Three years ago, there was a summit for childless people during National Infertility Awareness Week on the theme of "We Are Worthy," and I wrote about it and my thoughts on the subject of worthiness here. I can't think of any others I've written about worth/worthiness in particular, but I have pointed out examples of pronatalism and how the childless/free experience has been marginalized, when I've found them. I didn't know the term "pronatalism" when I first started this blog, so they're all tagged "mommy mania," which was the best I could come up with at the time. Someday, perhaps, I'll go through them all and change them!  (There's 140+ of them, so I'm not in any rush!  lol)  

On the flip side, I suppose, would be the posts I've written about or touching on feminism, tagged as "the f word." I was brought up thoroughly steeped in the second-wave feminist messages of the 1970s (for good and for bad);  I have always believed and often said that I am more than my uterus. Unfortunately, that's still not the message that society tends to send us or the people around us....!  

The "bible" on pronatalism from a childfree (by choice) perspective would be "The Baby Matrix" by Laura Carroll (which I reviewed here).  A real eye-opener, and highly recommended!  

Check out today's content on the WCW site, including community members' contributions and several  live webinars. All but one of them will be recorded and uploaded to the Day Six page for anyone who cannot make the live events. 

(Unfortunately, that would include ME, lol -- we will be up north for a weekend at dh's cousin's cottage.  But I will look forward to catching up when we get back home!)  

Friday, September 17, 2021

World Childless Week, Day Five: Have You Considered Adoption?

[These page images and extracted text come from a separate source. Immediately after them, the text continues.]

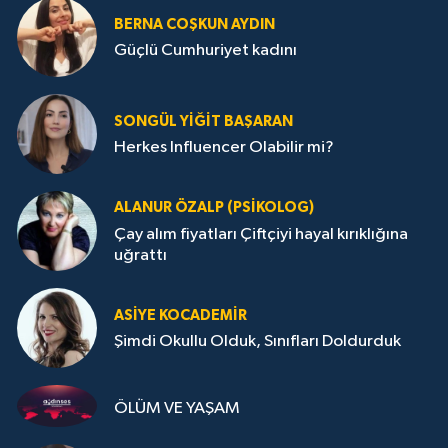
BERNA COŞKUN AYDIN
Güçlü Cumhuriyet kadını
SONGÜL YIĞIT BAŞARAN
Herkes Influencer Olabilir mi?
ALANUR ÖZALP (PSIKOLOG)
Çay alım fiyatları Çiftçiyi hayal kırıklığına
uğrattı
ASIYE KOCADEMİR
Şimdi Okullu Olduk, Sınıfları Doldurduk
ÖLÜM VE YAŞAM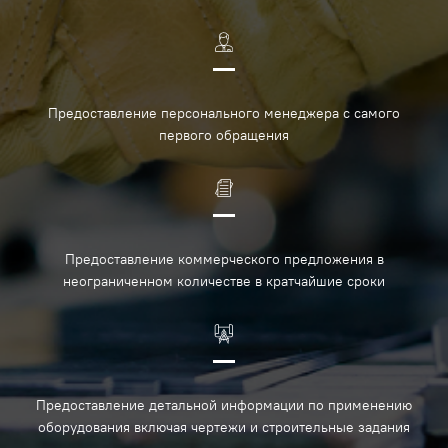
Предоставление персонального менеджера с самого
первого обращения
Предоставление коммерческого предложения в
неограниченном количестве в кратчайшие сроки
Предоставление детальной информации по применению
оборудования включая чертежи и строительные задания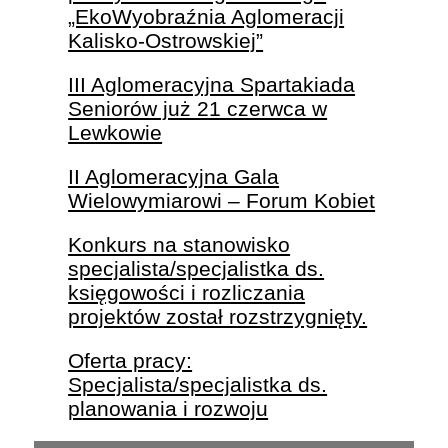
„EkoWyobraźnia Aglomeracji
Kalisko-Ostrowskiej”
III Aglomeracyjna Spartakiada
Seniorów już 21 czerwca w
Lewkowie
II Aglomeracyjna Gala
Wielowymiarowi – Forum Kobiet
Konkurs na stanowisko
specjalista/specjalistka ds.
księgowości i rozliczania
projektów został rozstrzygnięty.
Oferta pracy:
Specjalista/specjalistka ds.
planowania i rozwoju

It's Day Five of World Childless Week, and today's theme tackles the ever-popular question (NOT) "Have You Considered Adoption?

So many of us (too many of us) have had this comment thrown in our face without any consideration of our feelings. How did it make you feel and how did you respond? Did you tell the truth or laugh it off, because sometimes that is the easiest response? Did you try to adopt and face unexpected hurdles, criticism and heartbreaking endings? Was adoption a conversation that split your relationship? 

It’s time to tell the truth about why this comment hurts so much.

Most of my posts on this subject (including reviews of relevant books I've read and movies/TV shows we've seen) have been tagged "adoption."  In particular, I would point you to this post from 2015, in which I expound (at some length) on "The A word: Why we didn't adopt."  

Check out today's content on the WCW site, including community members' contributions and a live webinar at 7 p.m. UK time/2 p.m. Eastern Time in North America titled "Oops! I Completely Forgot About the Adoption Option, Thanks for Reminding Me" (lol), hosted by Stephanie Phillips, founder of World Childless Week, and featuring a stellar panel -- including Jess of  Finding a Different Path (and formerly My Path to Mommyhood)!  This webinar will be recorded and uploaded to the Day Five page for anyone who cannot make the live event. 

(Unfortunately, that would include ME, lol -- we will be heading up north for a weekend at dh's cousin's cottage at that time.  But I will look forward to watching when we get back home!)